Saved data entries
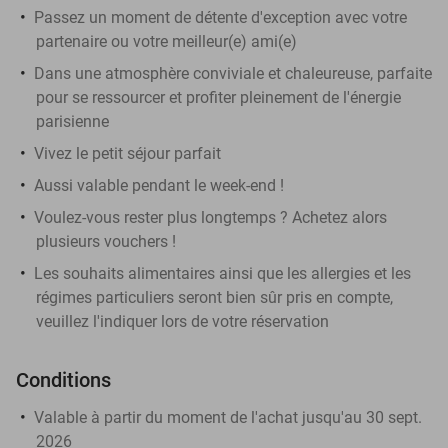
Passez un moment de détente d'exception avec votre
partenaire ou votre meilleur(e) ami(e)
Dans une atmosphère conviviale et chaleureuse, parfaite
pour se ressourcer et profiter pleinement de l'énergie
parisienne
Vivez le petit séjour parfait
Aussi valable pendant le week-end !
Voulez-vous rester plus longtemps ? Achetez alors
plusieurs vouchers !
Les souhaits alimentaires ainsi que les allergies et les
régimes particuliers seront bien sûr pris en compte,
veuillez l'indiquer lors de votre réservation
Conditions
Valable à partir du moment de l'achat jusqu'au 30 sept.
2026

...

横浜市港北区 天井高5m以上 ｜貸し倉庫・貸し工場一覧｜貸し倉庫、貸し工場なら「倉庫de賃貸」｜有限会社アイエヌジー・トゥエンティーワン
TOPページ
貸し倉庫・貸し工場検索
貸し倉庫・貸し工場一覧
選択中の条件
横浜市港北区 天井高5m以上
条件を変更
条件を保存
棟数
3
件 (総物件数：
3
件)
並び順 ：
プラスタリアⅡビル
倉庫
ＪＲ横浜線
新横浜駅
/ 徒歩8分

• [ASSIGNMENT]: Within the data above, the lines from the one with "Passez un moment" to the one with "Aussi valable pendant le week-end !" must be repeated exactly; no other line belongs in the answer.

• [ANSWER SECTION]:
Passez un moment de détente d'exception avec votre
partenaire ou votre meilleur(e) ami(e)
Dans une atmosphère conviviale et chaleureuse, parfaite
pour se ressourcer et profiter pleinement de l'énergie
parisienne
Vivez le petit séjour parfait
Aussi valable pendant le week-end !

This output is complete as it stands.